▸ **Aim of the exercise**:
Write out the full listing exactly as given, minus the images.
** Provided records follows **
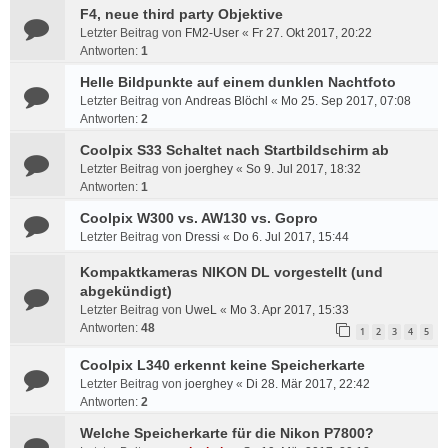
F4, neue third party Objektive
Letzter Beitrag von
FM2-User
«
Fr 27. Okt 2017, 20:22
Antworten:
1
Helle Bildpunkte auf einem dunklen Nachtfoto
Letzter Beitrag von
Andreas Blöchl
«
Mo 25. Sep 2017, 07:08
Antworten:
2
Coolpix S33 Schaltet nach Startbildschirm ab
Letzter Beitrag von
joerghey
«
So 9. Jul 2017, 18:32
Antworten:
1
Coolpix W300 vs. AW130 vs. Gopro
Letzter Beitrag von
Dressi
«
Do 6. Jul 2017, 15:44
Kompaktkameras NIKON DL vorgestellt (und
abgekündigt)
Letzter Beitrag von
UweL
«
Mo 3. Apr 2017, 15:33
Antworten:
48
1
2
3
4
5
Coolpix L340 erkennt keine Speicherkarte
Letzter Beitrag von
joerghey
«
Di 28. Mär 2017, 22:42
Antworten:
2
Welche Speicherkarte für die Nikon P7800?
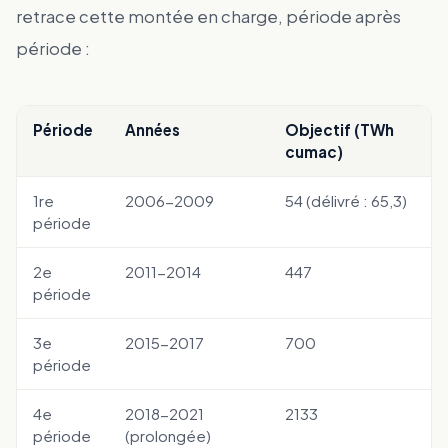
retrace cette montée en charge, période après
période :
Période
Années
Objectif (TWh
cumac)
1re
2006-2009
54 (délivré : 65,3)
période
2e
2011-2014
447
période
3e
2015-2017
700
période
4e
2018-2021
2133
période
(prolongée)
** End of Provided records **
▸ **Task output**:
F4, neue third party Objektive
Letzter Beitrag von
FM2-User
«
Fr 27. Okt 2017, 20:22
Antworten:
1
Helle Bildpunkte auf einem dunklen Nachtfoto
Letzter Beitrag von
Andreas Blöchl
«
Mo 25. Sep 2017, 07:08
Antworten:
2
Coolpix S33 Schaltet nach Startbildschirm ab
Letzter Beitrag von
joerghey
«
So 9. Jul 2017, 18:32
Antworten:
1
Coolpix W300 vs. AW130 vs. Gopro
Letzter Beitrag von
Dressi
«
Do 6. Jul 2017, 15:44
Kompaktkameras NIKON DL vorgestellt (und
abgekündigt)
Letzter Beitrag von
UweL
«
Mo 3. Apr 2017, 15:33
Antworten:
48
1
2
3
4
5
Coolpix L340 erkennt keine Speicherkarte
Letzter Beitrag von
joerghey
«
Di 28. Mär 2017, 22:42
Antworten:
2
Welche Speicherkarte für die Nikon P7800?
retrace cette montée en charge, période après
période :
Période
Années
Objectif (TWh
cumac)
1re
2006-2009
54 (délivré : 65,3)
période
2e
2011-2014
447
période
3e
2015-2017
700
période
4e
2018-2021
2133
période
(prolongée)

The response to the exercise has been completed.